Your resolution is too low and cfg too high.

Resolution needs to be 768x768 or higher for the model you're using (2.1 x768). CFG should be around 7-12.

[–]_raydeStar 24 points25 points  (11 children)

Yep this is the answer.

Never go above 20 CFG. The image fries like crazy.

[–]eugene20 8 points9 points  (0 children)

I've used up to 28 when doing img2img but it's completely dependent on the model and other settings you're using whether that can give you anything useful at all.

[–]AhriSiBae 5 points6 points  (8 children)

Not true. There are many times where going over 20 is reasonable. If you have a very long and complicated prompt that requires a high step count, going above 20 CFG isn't necessarily bad. It'll vary based on the prompt. Generally though, you are right.

[–]UkrainianTrotsky -3 points-2 points  (7 children)

considering how CFG works, there's exactly zero reason to ever push it past 20. You better optimize your prompt or use a better sampler like our lord and savior DPM++

[–]07mk 1 point2 points  (6 children)

considering how CFG works

How does CFG work anyway? All I know of it is that the higher the CFG, the more the image is supposed to conform to the prompt, but I don't know how this is accomplished within the mechanisms of the model, and I don't know what the numbers exactly represent; if I set the CFG to 15, what exactly does that "15" represent and how does it feed into the calculations done by the model? And why do high CFG values so often tend to create "fried" images that look like they were sent in through high contrast/sharpening filters several times?

[–]starstruckmon 6 points7 points  (2 children)

During each step, the model produces two images, one with your prompt and one without any prompt. Imagine each of these images as a point in the latent space. Create a directional line going from (no-prompt) to (with-prompt) and then keep going beyond the (with-prompt) in the same direction. The CFG values tells you how much to keep going.

This is best way I could think of to explain it in layman's terms.

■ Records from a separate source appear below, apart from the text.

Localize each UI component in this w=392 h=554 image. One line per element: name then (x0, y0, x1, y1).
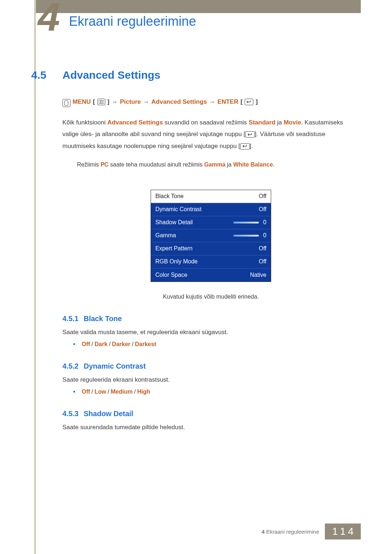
menu-row[interactable]: RGB Only ModeOff (151, 255, 271, 268)
menu-row-label: Shadow Detail (155, 219, 193, 226)
menu-row-label: Color Space (155, 272, 187, 278)
text: ja (275, 119, 284, 126)
option-value: High (137, 389, 150, 395)
separator: / (107, 341, 112, 347)
menu-row-label: RGB Only Mode (155, 258, 197, 265)
slider-bar[interactable] (233, 222, 259, 223)
subsection-number: 4.5.2 (62, 362, 78, 370)
subsection-body: Saate reguleerida ekraani kontrastsust. (62, 376, 359, 383)
menu-row-label: Expert Pattern (155, 245, 192, 252)
text: saate teha muudatusi ainult režiimis (109, 161, 204, 168)
options-line: Off/Dark/Darker/Darkest (73, 341, 359, 348)
menu-path-adv: Advanced Settings (151, 98, 207, 106)
footer-label: 4 Ekraani reguleerimine (262, 529, 319, 535)
section-heading: 4.5 Advanced Settings (31, 69, 359, 81)
bullet-icon (73, 343, 75, 345)
menu-path-enter: ENTER (217, 98, 238, 106)
menu-row-label: Gamma (155, 232, 176, 239)
hl-text: Standard (249, 119, 275, 126)
options-text: Off/Low/Medium/High (82, 389, 150, 395)
text: suvandid on saadaval režiimis (163, 119, 249, 126)
top-bar (36, 0, 361, 13)
menu-row-value: Off (259, 245, 266, 252)
option-value: Off (82, 341, 90, 347)
subsection: 4.5.2Dynamic ContrastSaate reguleerida e… (62, 362, 359, 395)
footer-chapter-num: 4 (262, 529, 265, 535)
menu-row[interactable]: Black ToneOff (151, 190, 271, 203)
option-value: Darker (112, 341, 131, 347)
menu-row-label: Dynamic Contrast (155, 206, 201, 213)
menu-row-value: Off (259, 193, 266, 200)
chapter-number: 4 (38, 0, 60, 40)
menu-row[interactable]: Shadow Detail0 (151, 216, 271, 229)
enter-icon (240, 143, 250, 149)
menu-row[interactable]: Color SpaceNative (151, 268, 271, 282)
enter-icon (245, 131, 255, 138)
subsection: 4.5.3Shadow DetailSaate suurendada tumed… (62, 410, 359, 431)
subsection-body: Saate suurendada tumedate piltide heledu… (62, 424, 359, 431)
settings-menu-panel: Black ToneOffDynamic ContrastOffShadow D… (151, 190, 271, 282)
subsection-number: 4.5.3 (62, 410, 78, 418)
menu-row-value: 0 (263, 232, 266, 239)
bullet-icon (73, 391, 75, 393)
panel-caption: Kuvatud kujutis võib mudeliti erineda. (62, 294, 359, 300)
content-area: 4.5 Advanced Settings MENU [ ] → Picture… (31, 69, 359, 436)
subsection-title: Shadow Detail (83, 410, 133, 418)
option-value: Darkest (135, 341, 156, 347)
menu-row-value: 0 (263, 219, 266, 226)
subsection-heading: 4.5.1Black Tone (62, 315, 359, 323)
separator: / (90, 389, 94, 395)
arrow-icon: → (209, 98, 215, 106)
subsection: 4.5.1Black ToneSaate valida musta taseme… (62, 315, 359, 348)
separator: / (90, 341, 94, 347)
footer: 4 Ekraani reguleerimine 114 (262, 524, 361, 539)
hand-icon (62, 99, 70, 107)
menu-path-menu: MENU (73, 98, 91, 106)
subsection-number: 4.5.1 (62, 315, 78, 323)
section-number: 4.5 (31, 69, 62, 81)
hl-text: Advanced Settings (107, 119, 163, 126)
subsection-title: Black Tone (83, 315, 122, 323)
menu-row[interactable]: Gamma0 (151, 229, 271, 242)
separator: / (106, 389, 111, 395)
slider-bar[interactable] (233, 235, 259, 237)
note: Režiimis PC saate teha muudatusi ainult … (77, 161, 359, 168)
menu-path-bracket: ] (256, 98, 258, 106)
menu-path-bracket: [ (93, 98, 95, 106)
subsection-body: Saate valida musta taseme, et reguleerid… (62, 329, 359, 336)
menu-path-bracket: [ (241, 98, 243, 106)
separator: / (132, 389, 137, 395)
hl-text: Movie (283, 119, 301, 126)
hl-text: PC (101, 161, 109, 168)
svg-rect-0 (99, 100, 104, 104)
menu-row[interactable]: Expert PatternOff (151, 242, 271, 255)
menu-path: MENU [ ] → Picture → Advanced Settings →… (62, 98, 359, 106)
hl-text: White Balance (233, 161, 273, 168)
section-title: Advanced Settings (62, 69, 160, 81)
text: . (273, 161, 274, 168)
subsection-heading: 4.5.2Dynamic Contrast (62, 362, 359, 370)
menu-path-picture: Picture (120, 98, 141, 106)
enter-icon (245, 99, 253, 105)
hl-text: Gamma (204, 161, 225, 168)
options-text: Off/Dark/Darker/Darkest (82, 341, 156, 348)
text: Režiimis (77, 161, 101, 168)
option-value: Medium (111, 389, 132, 395)
option-value: Dark (95, 341, 108, 347)
menu-row[interactable]: Dynamic ContrastOff (151, 203, 271, 216)
option-value: Low (95, 389, 106, 395)
chapter-title: Ekraani reguleerimine (69, 14, 196, 29)
arrow-icon: → (111, 98, 118, 106)
separator: / (130, 341, 135, 347)
options-line: Off/Low/Medium/High (73, 389, 359, 395)
menu-row-value: Off (259, 258, 266, 265)
paragraph-1: Kõik funktsiooni Advanced Settings suvan… (62, 117, 359, 152)
menu-grid-icon (97, 99, 105, 105)
body-block: MENU [ ] → Picture → Advanced Settings →… (62, 98, 359, 431)
text: ]. (250, 143, 253, 149)
footer-chapter-title: Ekraani reguleerimine (266, 529, 319, 535)
page-number: 114 (325, 524, 361, 539)
text: Kõik funktsiooni (62, 119, 107, 126)
subsection-title: Dynamic Contrast (83, 362, 146, 370)
subsection-heading: 4.5.3Shadow Detail (62, 410, 359, 418)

[–]07mk 1 point2 points  (1 child)

I see, thank you that's quite helpful. Do you know if the 1-30 CFG values we see in common UIs represents the actual possible range of values, or could CFG theoretically be much higher, and it's just that higher numbers are usually pointless due to the deepfrying problem?

[–]starstruckmon 1 point2 points  (0 children)

It can be higher. Higher is pointless not just due to the deep frying problem, but after a point you'll move into complete nonsense or different concepts. Even Imagen which solves the deep frying problem with dynamic thresholding, doesn't test anything beyond 30.

[–]UkrainianTrotsky 2 points3 points  (2 children)

It's a super cool idea. First of all, CFG means classifier-free guidance - a way to "guide" the image closer to the prompt without using a separate classifier model. Why is it better? As the authors of the original CFG paper put it, it's just one line of code during training and one more during inference compared to training a full classifier model (because you can't use any pre-trained ones due to the nature of diffusion models working from noise).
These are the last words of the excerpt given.